Problem: Copy out the data from the line containing "Zalalem w walce wieczoru UFC Vegas 116" to its last line, exactly. No pictures.

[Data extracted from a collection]
-- Opening Marker --

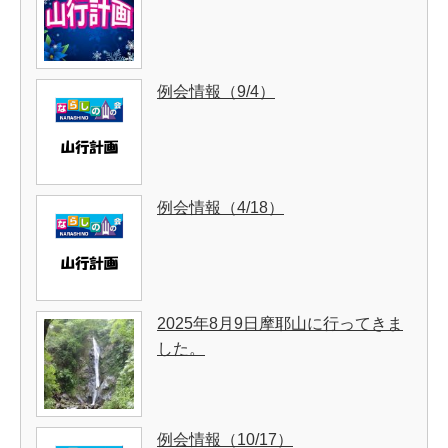
例会情報（9/4）
例会情報（4/18）
2025年8月9日摩耶山に行ってきま
した。
例会情報（10/17）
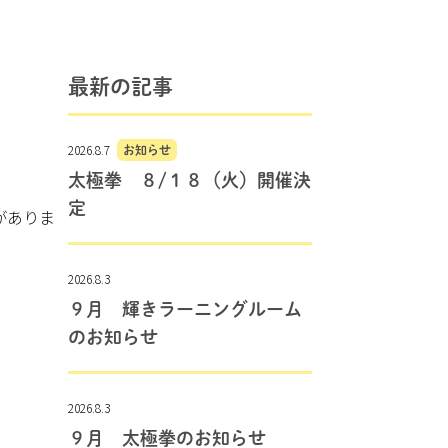
最新の記事
2026.8.7
お知らせ
太極拳 ８/１８（火）開催決
定
がありま
2026.8.3
９月 輝きラーニングルーム
のお知らせ
2026.8.3
９月 太極拳のお知らせ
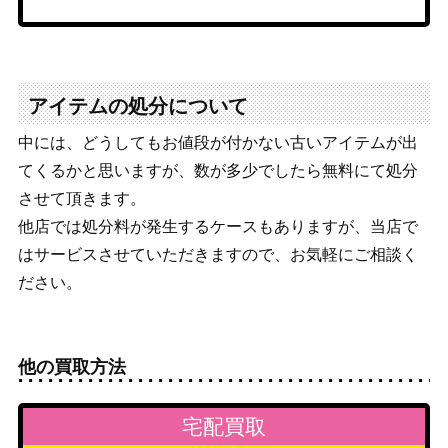
アイテムの処分について
中には、どうしてもお値段が付かない古いアイテムが出
てくるかと思いますが、数が多少でしたら無料にて処分
させて頂きます。
他店では処分料が発生するケースもありますが、当店で
はサービスさせていただきますので、お気軽にご相談く
ださい。
他の買取方法
宅配買取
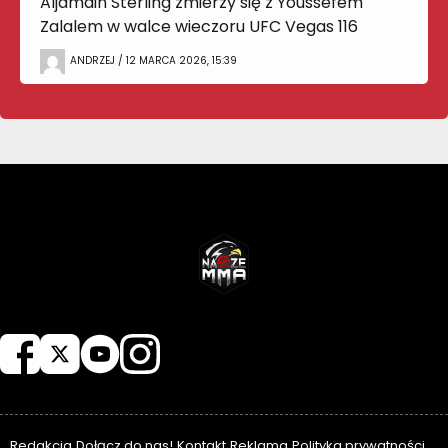
Aljamain Sterling zmierzy się z Youssefem
Zalalem w walce wieczoru UFC Vegas 116
ANDRZEJ / 12 MARCA 2026, 15:39
NASZEMMA
Redakcja
Dołącz do nas!
Kontakt
Reklama
Polityka prywatności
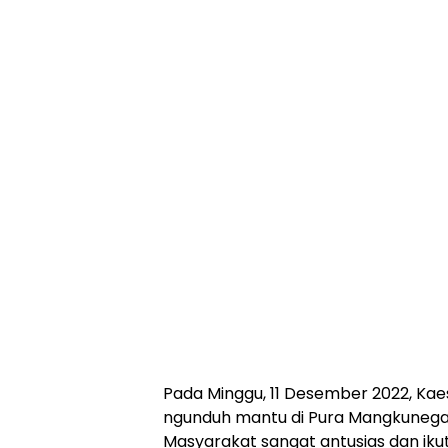
Pada Minggu, 11 Desember 2022, Ka
ngunduh mantu di Pura Mangkunegar
Masyarakat sangat antusias dan i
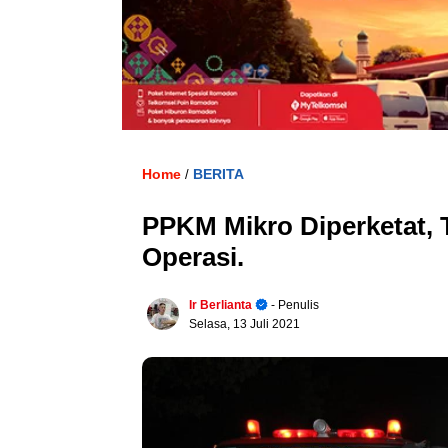
Home
BERITA
/
PPKM Mikro Diperketat,
Operasi.
Ir Berlianta
- Penulis
Selasa, 13 Juli 2021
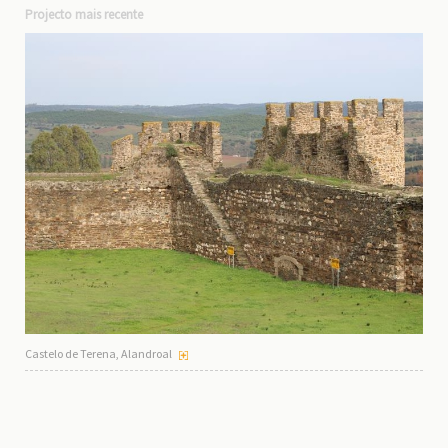
Projecto mais recente
Castelo de Terena, Alandroal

-- Closing Marker --

Exercise result:
Zalalem w walce wieczoru UFC Vegas 116
ANDRZEJ / 12 MARCA 2026, 15:39
NASZEMMA
Redakcja
Dołącz do nas!
Kontakt
Reklama
Polityka prywatności
Pada Minggu, 11 Desember 2022, Ka
ngunduh mantu di Pura Mangkunegar
Masyarakat sangat antusias dan i
Home
BERITA
/
PPKM Mikro Diperketat,
Operasi.
Ir Berlianta
- Penulis
Selasa, 13 Juli 2021
Projecto mais recente
Castelo de Terena, Alandroal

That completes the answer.